__YOUR ASSIGNMENT__.
Your answer must be an exact copy of the listing, with the images left out.

== == ==

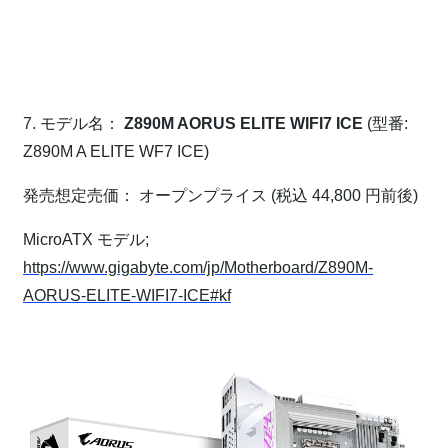
⁠
⁠
7. モデル名：
Z890M AORUS ELITE WIFI7 ICE
(型番:
Z890M A ELITE WF7 ICE)
発売想定売価： オープンプライス (税込 44,800 円前後)
MicroATX モデル;
https://www.gigabyte.com/jp/Motherboard/Z890M-
AORUS-ELITE-WIFI7-ICE#kf
⁠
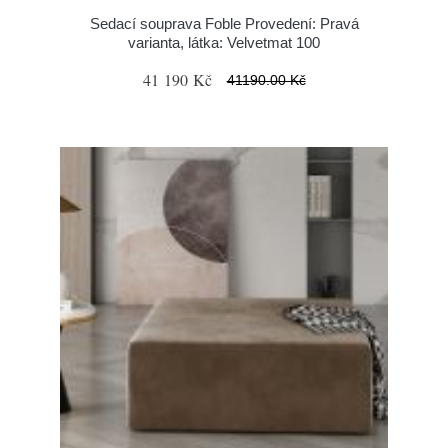
Sedací souprava Foble Provedení: Pravá
varianta, látka: Velvetmat 100
41 190 Kč
41190.00 Kč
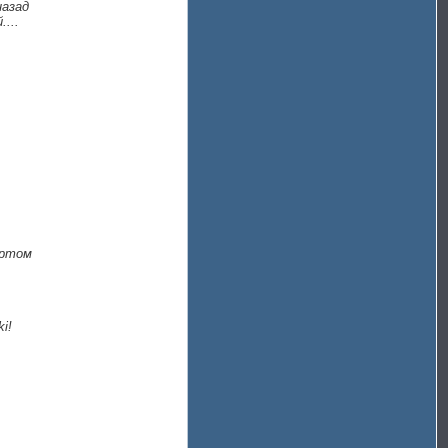
назад
...
ортом
i!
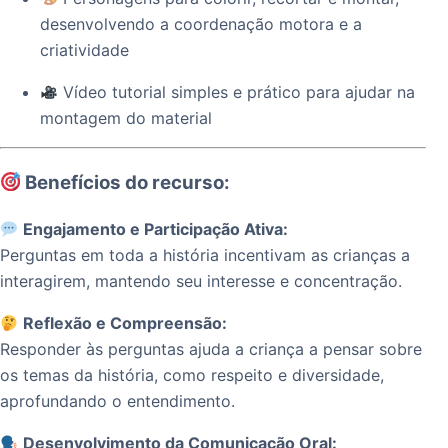
desenvolvendo a coordenação motora e a
criatividade
Vídeo tutorial simples e prático para ajudar na
montagem do material
Benefícios do recurso:
Engajamento e Participação Ativa:
Perguntas em toda a história incentivam as crianças a
interagirem, mantendo seu interesse e concentração.
Reflexão e Compreensão:
Responder às perguntas ajuda a criança a pensar sobre
os temas da história, como respeito e diversidade,
aprofundando o entendimento.
Desenvolvimento da Comunicação Oral:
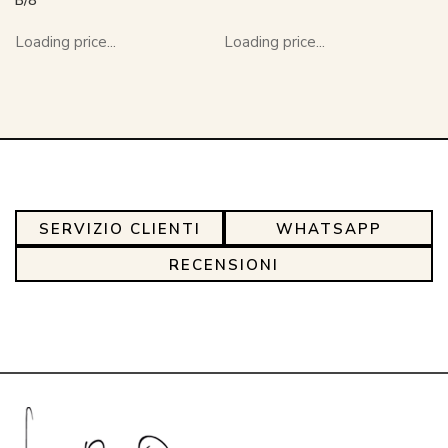
B/8
Loading price...
Loading price...
SERVIZIO CLIENTI
WHATSAPP
RECENSIONI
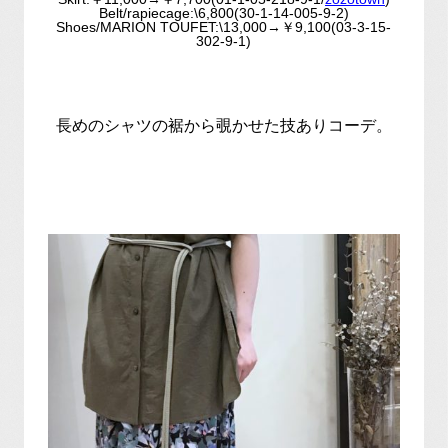
Belt/rapiecage:\6,800(30-1-14-005-9-2)
Shoes/MARION TOUFET:\13,000→￥9,100(03-3-15-
302-9-1)
長めのシャツの裾から覗かせた技ありコーデ。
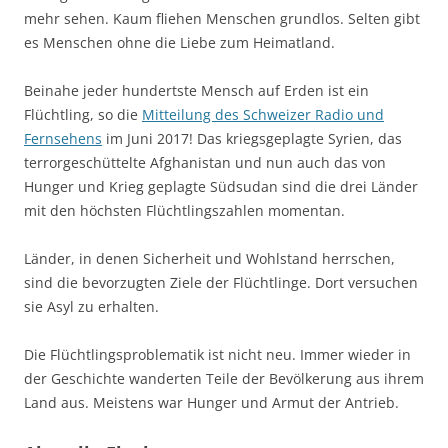
mehr sehen. Kaum fliehen Menschen grundlos. Selten gibt
es Menschen ohne die Liebe zum Heimatland.
Beinahe jeder hundertste Mensch auf Erden ist ein
Flüchtling, so die
Mitteilung des Schweizer Radio und
Fernsehens
im Juni 2017! Das kriegsgeplagte Syrien, das
terrorgeschüttelte Afghanistan und nun auch das von
Hunger und Krieg geplagte Südsudan sind die drei Länder
mit den höchsten Flüchtlingszahlen momentan.
Länder, in denen Sicherheit und Wohlstand herrschen,
sind die bevorzugten Ziele der Flüchtlinge. Dort versuchen
sie Asyl zu erhalten.
Die Flüchtlingsproblematik ist nicht neu. Immer wieder in
der Geschichte wanderten Teile der Bevölkerung aus ihrem
Land aus. Meistens war Hunger und Armut der Antrieb.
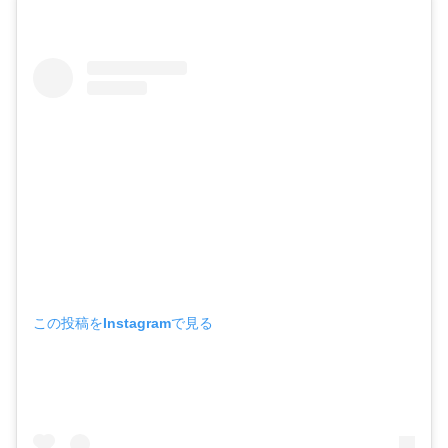
この投稿をInstagramで見る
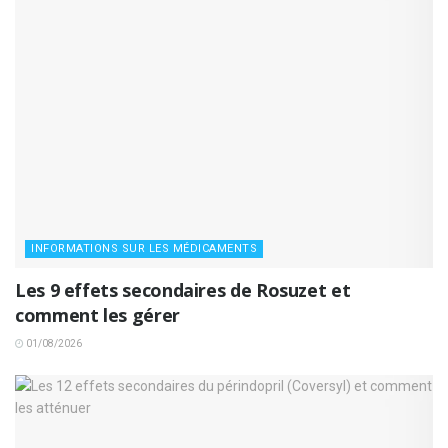
INFORMATIONS SUR LES MÉDICAMENTS
Les 9 effets secondaires de Rosuzet et
comment les gérer
01/08/2026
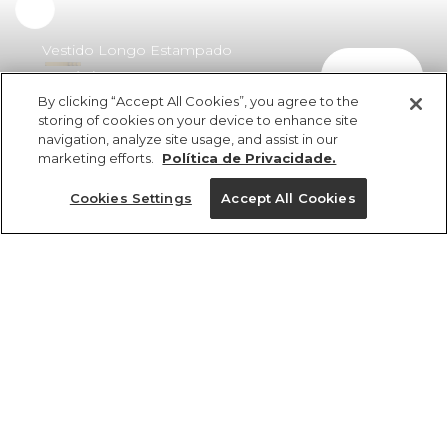
Vestido Longo Estampado
comprar
Retrópico
By clicking “Accept All Cookies”, you agree to the
R$ 598,00
R$ 430,56
storing of cookies on your device to enhance site
navigation, analyze site usage, and assist in our
marketing efforts.
Política de Privacidade.
Cookies Settings
Accept All Cookies
ref 360706_57512
Vestido Longo
Estampado
Tamanhos
Retrópico
R$ 598,00
R$ 430,56
M
P
G
PP
GG
4x R$ 107,64 sem juros
1 un.
tamanhos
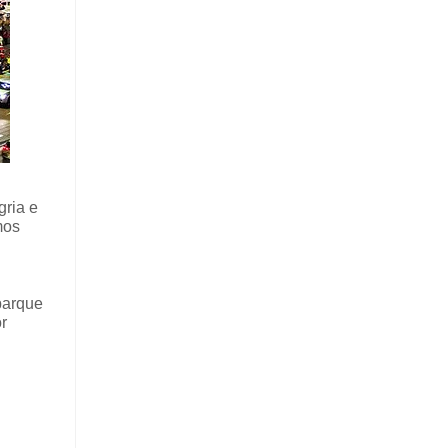
gria e
mos
parque
r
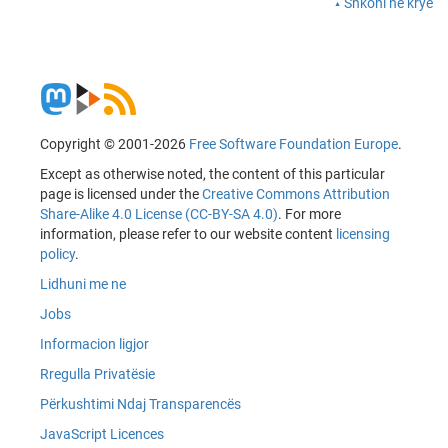
Shkoni në krye
Copyright © 2001-2026
Free Software Foundation Europe
.
Except as otherwise noted, the content of this particular
page is licensed under the
Creative Commons Attribution
Share-Alike 4.0 License (CC-BY-SA 4.0)
. For more
information, please refer to our website content
licensing
policy
.
Lidhuni me ne
Jobs
Informacion ligjor
Rregulla Privatësie
Përkushtimi Ndaj Transparencës
JavaScript Licences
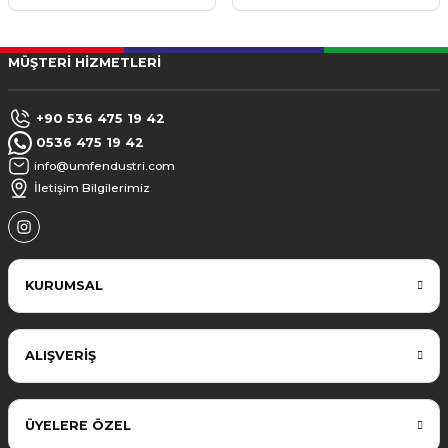
MÜŞTERİ HİZMETLERİ
+90 536 475 19 42
0536 475 19 42
info@umfendustri.com
İletişim Bilgilerimiz
KURUMSAL
ALIŞVERİŞ
ÜYELERE ÖZEL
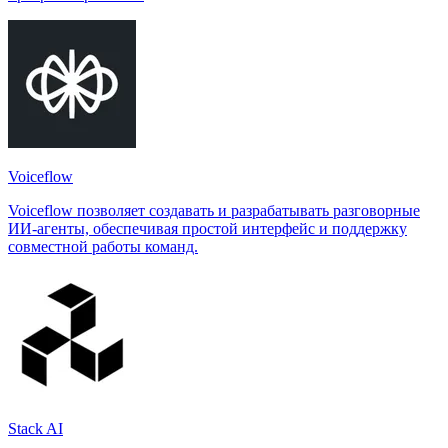
Voiceflow
Voiceflow позволяет создавать и разрабатывать разговорные
ИИ-агенты, обеспечивая простой интерфейс и поддержку
совместной работы команд.
Stack AI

== == ==

__REPLY__.
⁠
⁠
7. モデル名：
Z890M AORUS ELITE WIFI7 ICE
(型番:
Z890M A ELITE WF7 ICE)
発売想定売価： オープンプライス (税込 44,800 円前後)
MicroATX モデル;
https://www.gigabyte.com/jp/Motherboard/Z890M-
AORUS-ELITE-WIFI7-ICE#kf
⁠
Sedací souprava Foble Provedení: Pravá
varianta, látka: Velvetmat 100
41 190 Kč
41190.00 Kč
назад
...
ортом
i!
desenvolvendo a coordenação motora e a
criatividade
Vídeo tutorial simples e prático para ajudar na
montagem do material
Benefícios do recurso:
Engajamento e Participação Ativa:
Perguntas em toda a história incentivam as crianças a
interagirem, mantendo seu interesse e concentração.
Reflexão e Compreensão:
Responder às perguntas ajuda a criança a pensar sobre
os temas da história, como respeito e diversidade,
aprofundando o entendimento.
Desenvolvimento da Comunicação Oral:
B/8
Loading price...
Loading price...
SERVIZIO CLIENTI
WHATSAPP
RECENSIONI
Belt/rapiecage:\6,800(30-1-14-005-9-2)
Shoes/MARION TOUFET:\13,000→￥9,100(03-3-15-
302-9-1)
長めのシャツの裾から覗かせた技ありコーデ。
mehr sehen. Kaum fliehen Menschen grundlos. Selten gibt
es Menschen ohne die Liebe zum Heimatland.
Beinahe jeder hundertste Mensch auf Erden ist ein
Flüchtling, so die
Mitteilung des Schweizer Radio und
Fernsehens
im Juni 2017! Das kriegsgeplagte Syrien, das
terrorgeschüttelte Afghanistan und nun auch das von
Hunger und Krieg geplagte Südsudan sind die drei Länder
mit den höchsten Flüchtlingszahlen momentan.
Länder, in denen Sicherheit und Wohlstand herrschen,
sind die bevorzugten Ziele der Flüchtlinge. Dort versuchen
sie Asyl zu erhalten.
Die Flüchtlingsproblematik ist nicht neu. Immer wieder in
der Geschichte wanderten Teile der Bevölkerung aus ihrem
Land aus. Meistens war Hunger und Armut der Antrieb.
この投稿をInstagramで見る
INFORMATIONS SUR LES MÉDICAMENTS
Les 9 effets secondaires de Rosuzet et
comment les gérer
01/08/2026
Vestido Longo Estampado
comprar
Retrópico
By clicking “Accept All Cookies”, you agree to the
R$ 598,00
R$ 430,56
storing of cookies on your device to enhance site
navigation, analyze site usage, and assist in our
marketing efforts.
Política de Privacidade.
Cookies Settings
Accept All Cookies
ref 360706_57512
Vestido Longo
Estampado
Tamanhos
Retrópico
R$ 598,00
R$ 430,56
M
P
G
PP
GG
4x R$ 107,64 sem juros
1 un.
tamanhos
gria e
mos
parque
r
Shkoni në krye
Copyright © 2001-2026
Free Software Foundation Europe
.
Except as otherwise noted, the content of this particular
page is licensed under the
Creative Commons Attribution
Share-Alike 4.0 License (CC-BY-SA 4.0)
. For more
information, please refer to our website content
licensing
policy
.
Lidhuni me ne
Jobs
Informacion ligjor
Rregulla Privatësie
Përkushtimi Ndaj Transparencës
JavaScript Licences
MÜŞTERİ HİZMETLERİ
+90 536 475 19 42
0536 475 19 42
info@umfendustri.com
İletişim Bilgilerimiz
KURUMSAL
ALIŞVERİŞ
ÜYELERE ÖZEL
Voiceflow
Voiceflow позволяет создавать и разрабатывать разговорные
ИИ-агенты, обеспечивая простой интерфейс и поддержку
совместной работы команд.
Stack AI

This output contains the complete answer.